But I have no idea what possibilities you have from Google side, if it's only JavaScript then you might not be able to send and retrieve AJAX-like calls to another domain...
Recently another option emerged and that is REST API (no SOAP needed). Looks more promising and easier in my opinion. Quick intro is available here and you'll find more documentation on the bottom of the page.
Last but not least - 2 interesting links:
http://code.google.com/apis/gdata/articles/salesforce.html for some integration tutorial
and built-in integration offered by Salesforce: http://www.salesforce.com/assets/pdf/datasheets/SalesforceGoogleApps.pdf
I've used custom settings to do this. Use OAuth to get a token for Google, then store that token in Salesforce custom settings (Setup-Develop-Custom Settings). You can then retrieve the token for callouts to Google from that custom setting for any user needing access to Google Apps. The downside is, every user will authenticate as your custom setting token user. The upside is that they won't need to individually authenticate. Custom settings are retrievable via Apex using a simple getter, and live as Apex-like objects.

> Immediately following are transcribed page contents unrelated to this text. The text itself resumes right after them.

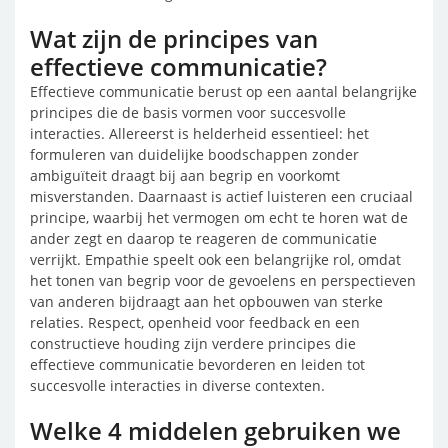
Wat zijn de principes van
effectieve communicatie?
Effectieve communicatie berust op een aantal belangrijke
principes die de basis vormen voor succesvolle
interacties. Allereerst is helderheid essentieel: het
formuleren van duidelijke boodschappen zonder
ambiguïteit draagt bij aan begrip en voorkomt
misverstanden. Daarnaast is actief luisteren een cruciaal
principe, waarbij het vermogen om echt te horen wat de
ander zegt en daarop te reageren de communicatie
verrijkt. Empathie speelt ook een belangrijke rol, omdat
het tonen van begrip voor de gevoelens en perspectieven
van anderen bijdraagt aan het opbouwen van sterke
relaties. Respect, openheid voor feedback en een
constructieve houding zijn verdere principes die
effectieve communicatie bevorderen en leiden tot
succesvolle interacties in diverse contexten.
Welke 4 middelen gebruiken we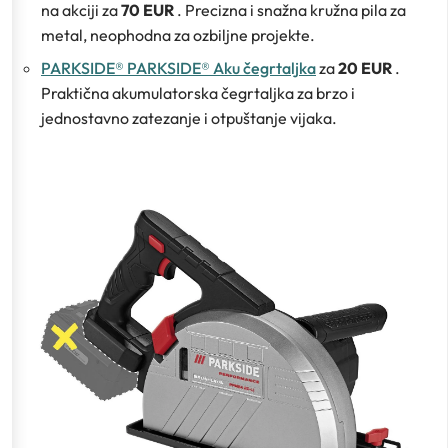
na akciji za
70 EUR
. Precizna i snažna kružna pila za
metal, neophodna za ozbiljne projekte.
PARKSIDE® PARKSIDE® Aku čegrtaljka
za
20 EUR
.
Praktična akumulatorska čegrtaljka za brzo i
jednostavno zatezanje i otpuštanje vijaka.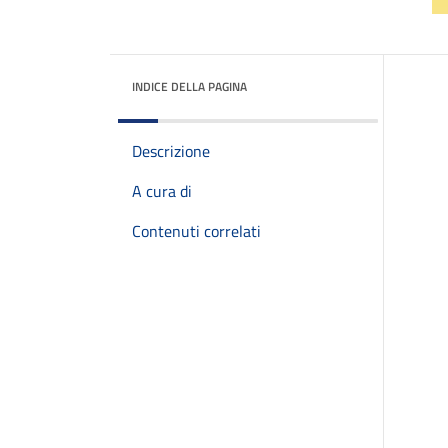
INDICE DELLA PAGINA
Descrizione
A cura di
Contenuti correlati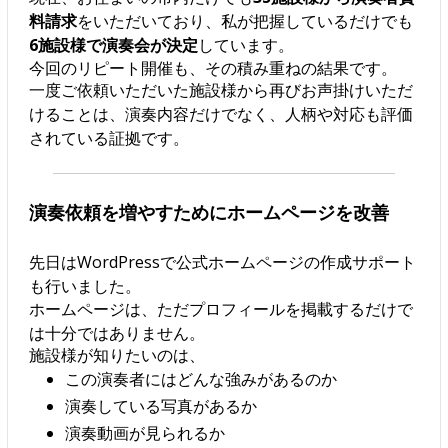
料請求
をいただいており、私が把握しているだけでも
6施設様で演奏会が決定
しています。
今回のリピート開催も、その積み重ねの結果です。
一度ご依頼いただいた施設様から再びお声掛けいただ
けることは、演奏内容だけでなく、人柄や対応も評価
されている証拠です。
演奏依頼を増やすためにホームページを改善
先日はWordPressで公式ホームページの作成サポート
も行いました。
ホームページは、ただプロフィールを掲載するだけで
は十分ではありません。
施設様が知りたいのは、
この演奏者にはどんな強みがあるのか
演奏している写真があるか
演奏動画が見られるか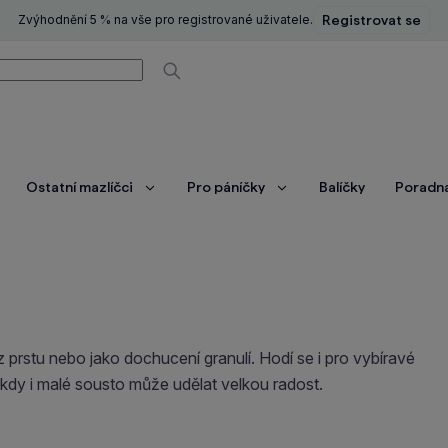
Zvýhodnění 5 % na vše pro registrované uživatele.
Registrovat se
í
Vyhledávat
Ostatní mazlíčci
Pro páníčky
Balíčky
Poradn
brazit
Zobrazit
Zobrazit
ce
více
více
z prstu nebo jako dochucení granulí. Hodí se i pro vybíravé
kdy i malé sousto může udělat velkou radost.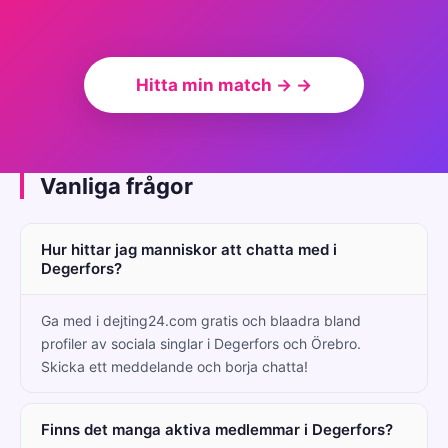
Hitta min match → →
Vanliga frågor
Hur hittar jag manniskor att chatta med i
Degerfors?
Ga med i dejting24.com gratis och blaadra bland
profiler av sociala singlar i Degerfors och Örebro.
Skicka ett meddelande och borja chatta!
Finns det manga aktiva medlemmar i Degerfors?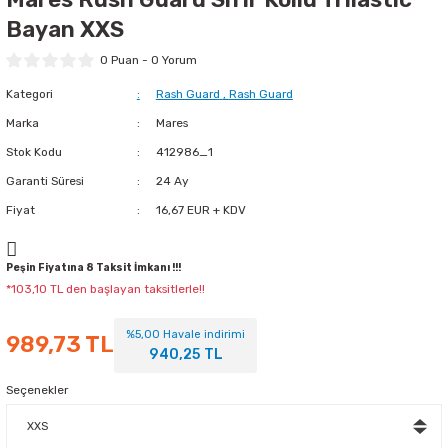
Bayan XXS
rty
Zıpkın Ucu
0 Puan - 0 Yorum
Sırt Ağırlığı
Şamandıra
Kategori
Rash Guard
,
Rash Guard
Marka
Mares
Zıpkın Yedek Parça ve
diven
Aksesuarları
Stok Kodu
412986_1
Garanti Süresi
24 Ay
Aksesuarlar-Bakım-
Ağırlık ve Kemer
Yedek Parça
Fiyat
16,67 EUR + KDV
Görüntüleme/Işık/Ses
İç Yelek - Şort
Sistemleri
Peşin Fiyatına 8 Taksit İmkanı !!!
*103,10 TL den başlayan taksitlerle!!
Tabanlı Patik
%5,00 Havale indirimi
989,73 TL
940,25 TL
Sanayi Malzemeleri
Seçenekler
ık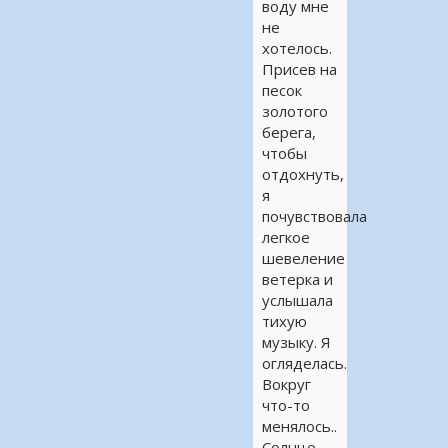
воду мне
не
хотелось.
Присев на
песок
золотого
берега,
чтобы
отдохнуть,
я
почувствовала
легкое
шевеление
ветерка и
услышала
тихую
музыку. Я
огляделась.
Вокруг
что-то
менялось..
Солнце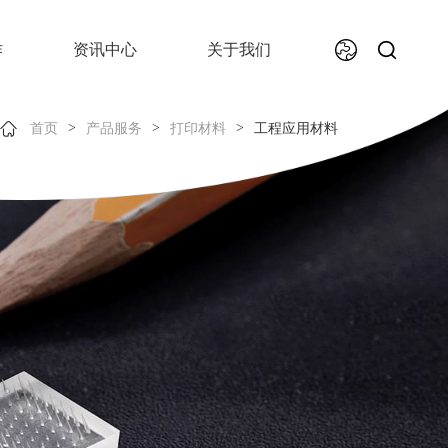
作
资讯中心
关于我们
>
>
>
首页
产品服务
打印材料
工程应用材料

Also keep in mind, Google requires each service to use it's own token. So, if your user wants to use Calendars and Spreadsheets, that's two separate tokens that will need to be stored and retrieved for the callout.
I generally allow users to create their own authenticated session tokens via OAuth if they want to do that, then failover to the custom settings to get the general admin token if necessary.
Are you trying to log into Google Apps from SFDC? There are options for Google Apps within Salesforce, go to Setup > Administration Setup > Google Apps > Settings. I've not used this and it requires some setup, but thought I'd point it out. Aside from that I can only blurt out OAuth (getting users to authenticate with Google from within Salesforce when trying to access Google Apps) and SSO (which I know can be used to authenticate from an external system, though not sure if it works the other way).
Look into the "Named Credentials" menu in salesforce setup.
There, you can store auth credentials for the services accessed via Apex:
"A named credential specifies a callout endpoint and its required authentication parameters. When setting up callouts, avoid setting authentication parameters for each callout by referencing named credentials."
a username/pass combo can be used, or a certificate, or an AWS signature, and there is a JWT option..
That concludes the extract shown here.